此外,我也在考虑更多的模型,例如 RandomForestRegressor、Boosting(AdaBoost、GradientBoost)。我应该考虑这些吗?另外,当我最终获得数据时,是否应该从测试中删除任何模型?
import numpy as np
import pandas as pd
import seaborn as sns
import matplotlib.pyplot as plt
df = pd.read_csv('') # csv file with data (concentration and mortality)
# basic chart
sns.scatterplot(data = df, x = 'Concentration', y = 'Mortality')
# basic split of training vs testing
from sklearn.model_selection import train_test_split
X_train, X_test, y_train, y_test = train_test_split(X,y,test_size=0.1, random_state=101)
# Linear model
from sklearn.linear_model import LinearRegression
lr_model = LinearRegression()
lr_model.fit(X_train,y_train)
lr_preds = lr_model.predict(X_test)
from sklearn.metrics import mean_absolute_error, mean_squared_error
mean_absolute_error(y_test, lr_preds)
np.sqrt(mean_absolute_error(y_test, lr_preds))
concentration_range = np.arange(0,100) # adjustable based on min/max concentration
concentration_preds = lr_model.predict(concentration_range.reshape(-1,1))
plt.figure(figsize = (12,6),dpi = 200)
sns.scatterplot(data = df, x = 'Concentration', y = 'Signal')
plt.plot(concentration_range,concentration_preds)
# Polynomical model
# Function for testing models
def run_model(model, X_train, y_train, X_test, y_test):
# Fit model
model.fit(X_train,y_train)
# Get metrics
preds = model.predict(X_test)
rmse = np.sqrt(mean_squared_error(y_test,preds))
mae = mean_absolute_error(y_test, preds)
print(f'MAE: {mae}')
print(f'RMSE: {rmse}')
# Plot results model signal range
concentration_range = np.arange(0,100) # again this is adjustable
concentration_preds = model.predict(concentration_range.reshape(-1,1))
plt.figure(figsize = (12,8), dpi = 200)
sns.scatterplot(x = 'Concentration', y = 'Mortality', data = df, color = 'black')

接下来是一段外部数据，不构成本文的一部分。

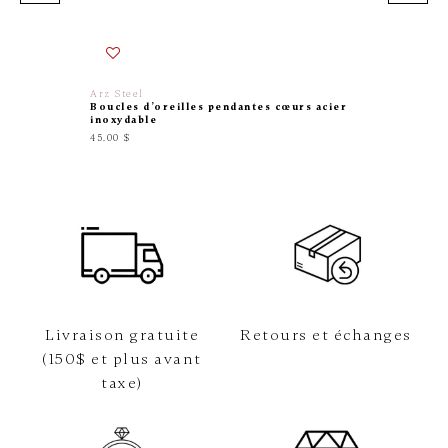
Arz Steel
Anne-ma
Boucles d’oreilles pendantes cœurs acier
Boucles 
inoxydable
verre, p
45.00 $
59.00 $
Livraison gratuite
Retours et échanges
(150$ et plus avant
taxe)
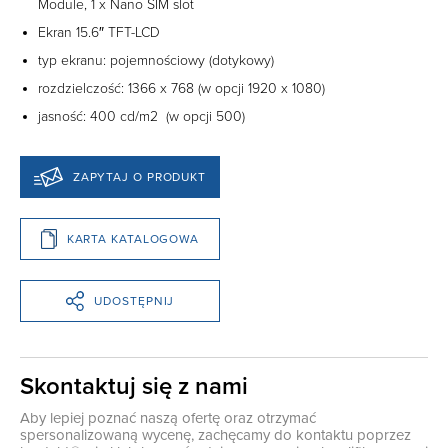
Module, 1 x Nano SIM slot
Ekran 15.6″ TFT-LCD
typ ekranu: pojemnościowy (dotykowy)
rozdzielczość: 1366 x 768 (w opcji 1920 x 1080)
jasność: 400 cd/m2 (w opcji 500)
ZAPYTAJ O PRODUKT
KARTA KATALOGOWA
UDOSTĘPNIJ
Skontaktuj się z nami
Aby lepiej poznać naszą ofertę oraz otrzymać
spersonalizowaną wycenę, zachęcamy do kontaktu poprzez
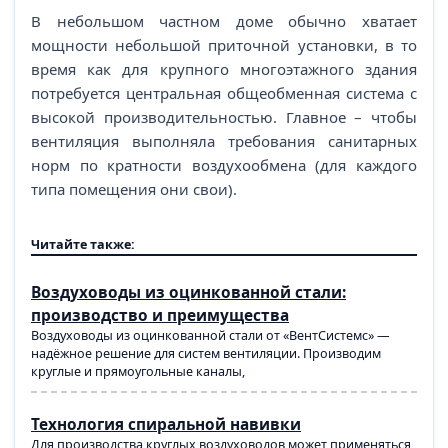
В небольшом частном доме обычно хватает
мощности небольшой приточной установки, в то
время как для крупного многоэтажного здания
потребуется центральная общеобменная система с
высокой производительностью. Главное – чтобы
вентиляция выполняла требования санитарных
норм по кратности воздухообмена (для каждого
типа помещения они свои).
Читайте также:
Воздуховоды из оцинкованной стали:
производство и преимущества
Воздуховоды из оцинкованной стали от «ВентСистемс» —
надёжное решение для систем вентиляции. Производим
круглые и прямоугольные каналы,
Технология спиральной навивки
Для производства круглых воздуховодов может применяться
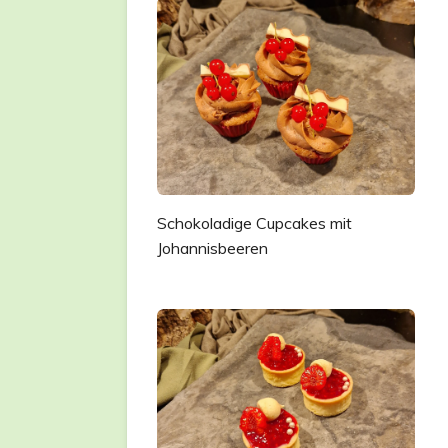
Schokoladige Cupcakes mit
Johannisbeeren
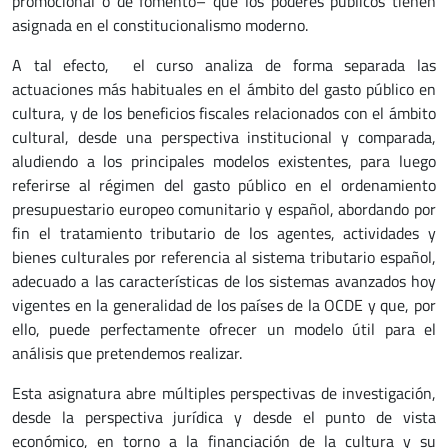
promocional o de fomento– que los poderes públicos tienen
asignada en el constitucionalismo moderno.
A tal efecto, el curso analiza de forma separada las
actuaciones más habituales en el ámbito del gasto público en
cultura, y de los beneficios fiscales relacionados con el ámbito
cultural, desde una perspectiva institucional y comparada,
aludiendo a los principales modelos existentes, para luego
referirse al régimen del gasto público en el ordenamiento
presupuestario europeo comunitario y español, abordando por
fin el tratamiento tributario de los agentes, actividades y
bienes culturales por referencia al sistema tributario español,
adecuado a las características de los sistemas avanzados hoy
vigentes en la generalidad de los países de la OCDE y que, por
ello, puede perfectamente ofrecer un modelo útil para el
análisis que pretendemos realizar.
Esta asignatura abre múltiples perspectivas de investigación,
desde la perspectiva jurídica y desde el punto de vista
económico, en torno a la financiación de la cultura y su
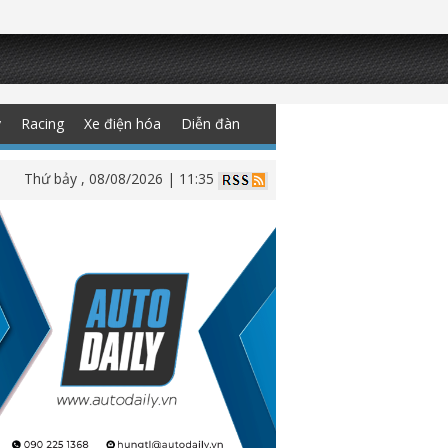
y
Racing
Xe điện hóa
Diễn đàn
Thứ bảy , 08/08/2026 | 11:35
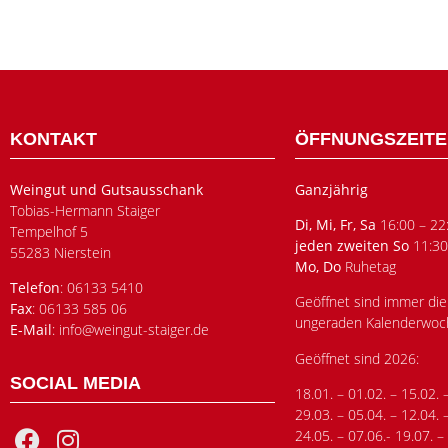
KONTAKT
ÖFFNUNGSZEIT
Weingut und Gutsausschank
Ganzjährig
Tobias-Hermann Staiger
Di, Mi, Fr, Sa
16:00 – 22
Tempelhof 5
jeden zweiten So
11:30
55283 Nierstein
Mo, Do
Ruhetag
Telefon
: 06133 5410
Geöffnet sind immer die
Fax
: 06133 585 06
ungeraden Kalenderwoc
E-Mail
: info@weingut-staiger.de
Geöffnet sind 2026:
SOCIAL MEDIA
18.01. – 01.02. – 15.02. 
29.03. – 05.04. – 12.04. 
24.05. – 07.06.- 19.07. –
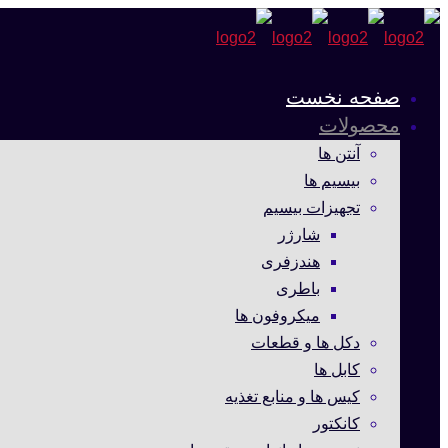
صفحه نخست
محصولات
آنتن ها
بیسیم ها
تجهیزات بیسیم
شارژر
هندزفری
باطری
میکروفون ها
دکل ها و قطعات
کابل ها
کیس ها و منابع تغذیه
کانکتور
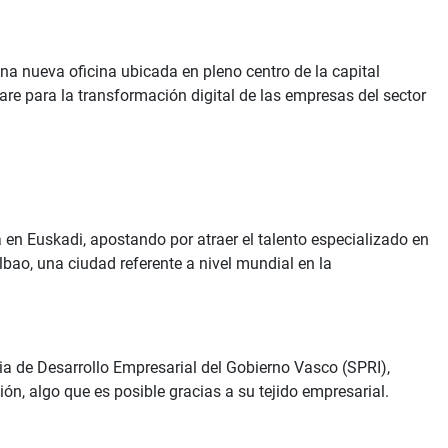
una nueva oficina ubicada en pleno centro de la capital
ware para la transformación digital de las empresas del sector
 en Euskadi, apostando por atraer el talento especializado en
lbao, una ciudad referente a nivel mundial en la
cia de Desarrollo Empresarial del Gobierno Vasco (SPRI),
n, algo que es posible gracias a su tejido empresarial.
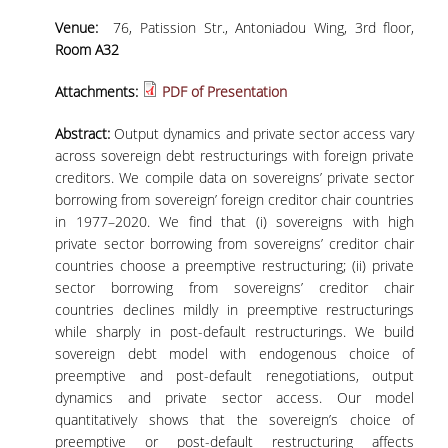
ΕΡΕΥΝΗΤΙΚΑ ΕΡΓΑΣΤΗΡΙΑ
Venue:
76, Patission Str., Antoniadou Wing, 3rd floor,
Room A32
ΕΚΠΑΙΔΕΥΤΙΚΑ ΕΡΓΑΣΤΗΡΙΑ
Attachments:
PDF of Presentation
ΑΠΟΦΟΙΤΟΙ
Abstract:
Output dynamics and private sector access vary
across sovereign debt restructurings with foreign private
TESTIMONIALS ΑΠΟΦΟΙΤΩΝ
creditors. We compile data on sovereigns’ private sector
ΓΡΑΦΕΙΟ ΔΙΑΣΥΝΔΕΣΗΣ
borrowing from sovereign’ foreign creditor chair countries
in 1977–2020. We find that (i) sovereigns with high
ΑΠΟΦΟΙΤΩΝΤΑΣ ΑΠΟ ΤΟ ΤΜΗΜΑ
private sector borrowing from sovereigns’ creditor chair
countries choose a preemptive restructuring; (ii) private
sector borrowing from sovereigns’ creditor chair
ΝΕΑ
countries declines mildly in preemptive restructurings
while sharply in post-default restructurings. We build
ΑΝΑΚΟΙΝΩΣΕΙΣ ΓΡΑΜΜΑΤΕΙΑΣ
sovereign debt model with endogenous choice of
ΓΕΝΙΚΕΣ ΑΝΑΚΟΙΝΩΣΕΙΣ
preemptive and post-default renegotiations, output
dynamics and private sector access. Our model
ΠΡΟΚΗΡΥΞΕΙΣ
quantitatively shows that the sovereign’s choice of
preemptive or post-default restructuring affects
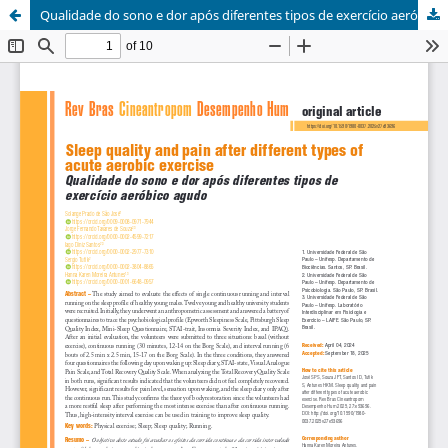
Qualidade do sono e dor após diferentes tipos de exercício aeróbico agudo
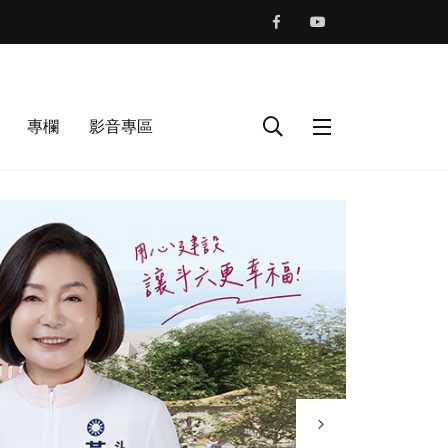
專欄
影音專區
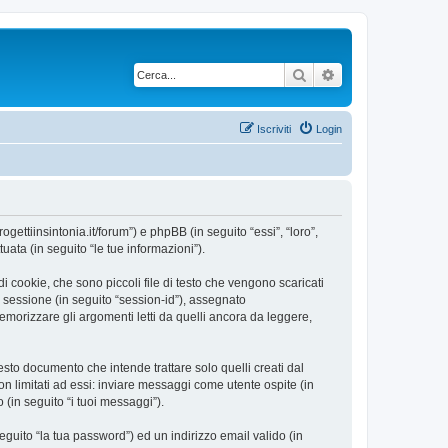
Cerca
Ricerca avanzata
Iscriviti
Login
ogettiinsintonia.it/forum”) e phpBB (in seguito “essi”, “loro”,
ta (in seguito “le tue informazioni”).
i cookie, che sono piccoli file di testo che vengono scaricati
i sessione (in seguito “session-id”), assegnato
morizzare gli argomenti letti da quelli ancora da leggere,
sto documento che intende trattare solo quelli creati dal
n limitati ad essi: inviare messaggi come utente ospite (in
 (in seguito “i tuoi messaggi”).
eguito “la tua password”) ed un indirizzo email valido (in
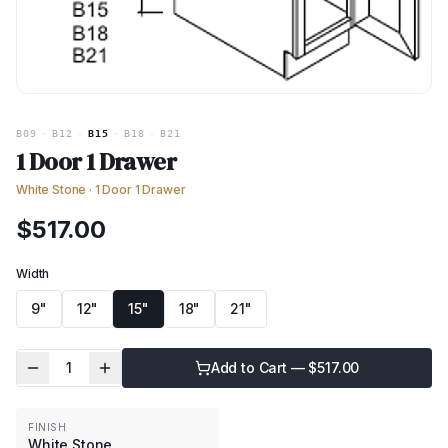
B09
·
B12
·
B15
·
B18
·
B21
1 Door 1 Drawer
White Stone
·
1 Door 1 Drawer
$
517.00
Width
9"
12"
15"
18"
21"
1
Add to Cart — $
517.00
FINISH
White Stone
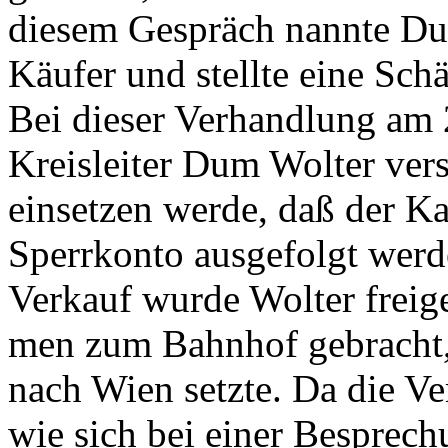
diesem Gespräch nannte Dum
Käufer und stellte eine Sch
Bei dieser Verhandlung am 2
Kreisleiter Dum Wolter vers
einsetzen werde, daß der K
Sperrkonto ausgefolgt wer
Verkauf wurde Wolter freig
men zum Bahnhof gebracht, 
nach Wien setzte. Da die V
wie sich bei einer Besprech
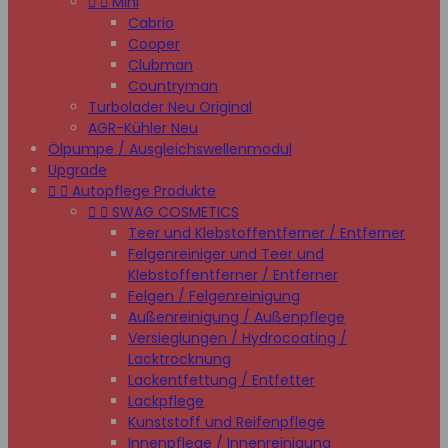


Mini
Cabrio
Cooper
Clubman
Countryman
Turbolader Neu Original
AGR-Kühler Neu
Ölpumpe / Ausgleichswellenmodul
Upgrade


Autopflege Produkte


SWAG COSMETICS
Teer und Klebstoffentferner / Entferner
Felgenreiniger und Teer und
Klebstoffentferner / Entferner
Felgen / Felgenreinigung
Außenreinigung / Außenpflege
Versieglungen / Hydrocoating /
Lacktrocknung
Lackentfettung / Entfetter
Lackpflege
Kunststoff und Reifenpflege
Innenpflege / Innenreinigung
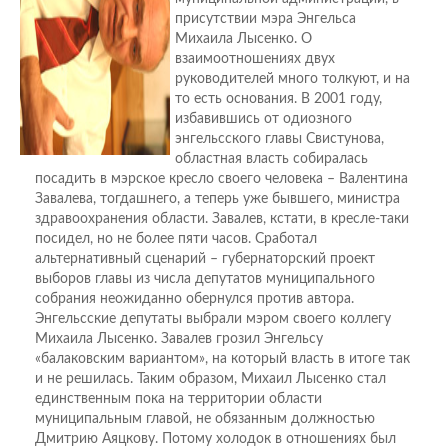
присутствии мэра Энгельса
Михаила Лысенко. О
взаимоотношениях двух
руководителей много толкуют, и на
то есть основания. В 2001 году,
избавившись от одиозного
энгельсского главы Свистунова,
областная власть собиралась
посадить в мэрское кресло своего человека – Валентина
Завалева, тогдашнего, а теперь уже бывшего, министра
здравоохранения области. Завалев, кстати, в кресле-таки
посидел, но не более пяти часов. Сработал
альтернативный сценарий – губернаторский проект
выборов главы из числа депутатов муниципального
собрания неожиданно обернулся против автора.
Энгельсские депутаты выбрали мэром своего коллегу
Михаила Лысенко. Завалев грозил Энгельсу
«балаковским вариантом», на который власть в итоге так
и не решилась. Таким образом, Михаил Лысенко стал
единственным пока на территории области
муниципальным главой, не обязанным должностью
Дмитрию Аяцкову. Потому холодок в отношениях был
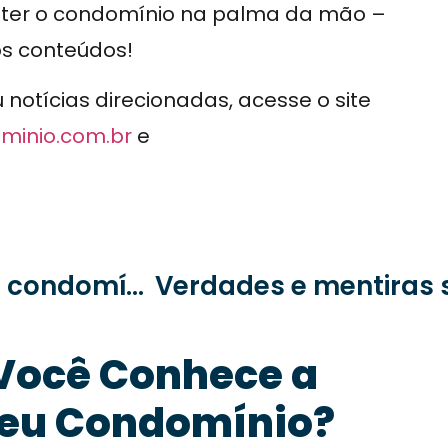
e ter o condomínio na palma da mão –
os conteúdos!
otícias direcionadas, acesse o site
minio.com.br
e
Como organizar assembleias de condomínio e evitar imprevistos
Você Conhece a
eu Condomínio?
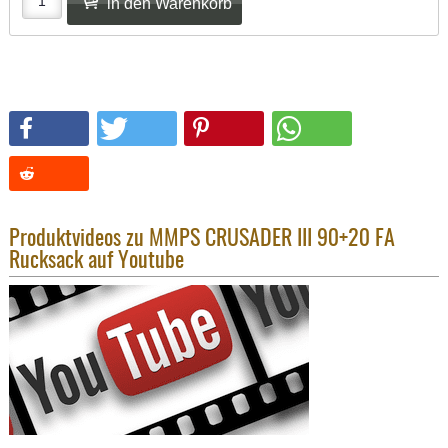
KNIESCHU
ERSTE
HILFE
GEHÖRSC
HANDSCH
KOPFSCH
TARNUNG
TRAGES
Produktvideos zu MMPS CRUSADER III 90+20 FA
GEWEHRT
Rucksack auf Youtube
HOLSTER
Holster
Basen,
Grundp
Holster
1911er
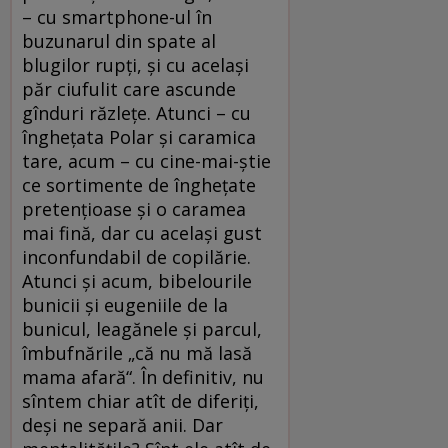
– cu smartphone-ul în
buzunarul din spate al
blugilor rupţi, şi cu acelaşi
păr ciufulit care ascunde
gînduri răzleţe. Atunci – cu
îngheţata Polar şi caramica
tare, acum – cu cine-mai-ştie
ce sortimente de îngheţate
pretenţioase şi o caramea
mai fină, dar cu acelaşi gust
inconfundabil de copilărie.
Atunci şi acum, bibelourile
bunicii şi eugeniile de la
bunicul, leagănele şi parcul,
îmbufnările „că nu mă lasă
mama afară“. În definitiv, nu
sîntem chiar atît de diferiţi,
deşi ne separă anii. Dar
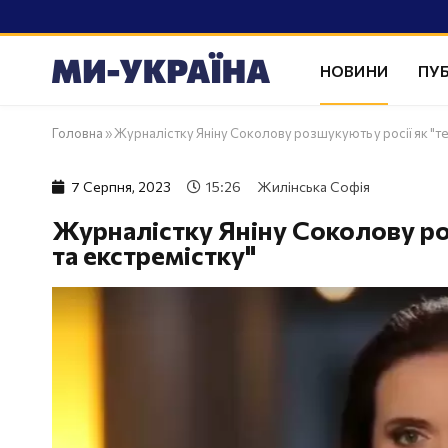
НОВИНИ
ПУБ
Головна
»
Журналістку Яніну Соколову розшукують у росії як "т
7 Серпня, 2023
15:26
Жилінська Софія
Журналістку Яніну Соколову ро
та екстремістку"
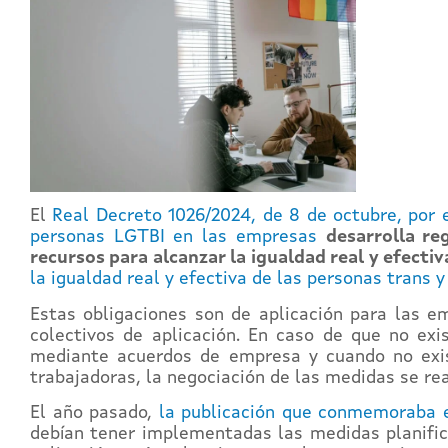
El
Real Decreto 1026/2024, de 8 de octubre, por e
personas LGTBI en las empresas
desarrolla re
recursos para alcanzar la igualdad real y efecti
la igualdad real y efectiva de las personas trans 
Estas obligaciones son de aplicación para las 
colectivos de aplicación. En caso de que no exi
mediante acuerdos de empresa y cuando no exis
trabajadoras, la negociación de las medidas se re
El año pasado,
la publicación que conmemoraba 
debían tener implementadas las medidas planific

plt.plot(concentration_range, concentration_preds)
from sklearn.pipeline import make_pipeline
from sklearn.preprocessing import PolynomialFeatures
pipe = make_pipeline(PolynomialFeatures(degree = 2),LinearRegression()) # degree is adjustable
run_model(pipe, X_train, y_train, X_test, y_test)
# K-Nearest Neighbors model
from sklearn.neighbors import KNeighborsRegressor
k_values = [1,2,3,4,5,6,7,8,9,10]
for k in k_values:
model = KNeighborsRegressor(n_neighbors=k)
run_model(model, X_train,y_train,X_test, y_test)
# Decision Tree model
from sklearn.tree import DecisionTreeRegressor
model = DecisionTreeRegressor()
run_model(model, X_train, y_train, X_test, y_test)
# SVR Model
from sklearn.svm import SVR # Support Vector Regression
from sklearn.model_selection import GridSearchCV
svr = SVR()
param_grid = {'C':[0.01,0.1,1,5,10,100,1000],
'gamma':['auto','scale']}
grid = GridSearchCV(svr, param_grid)
run_model(grid, X_train,y_train,X_test, y_test)
您的代码看起来不错,我会考虑添加 R^2 以获得整体适合。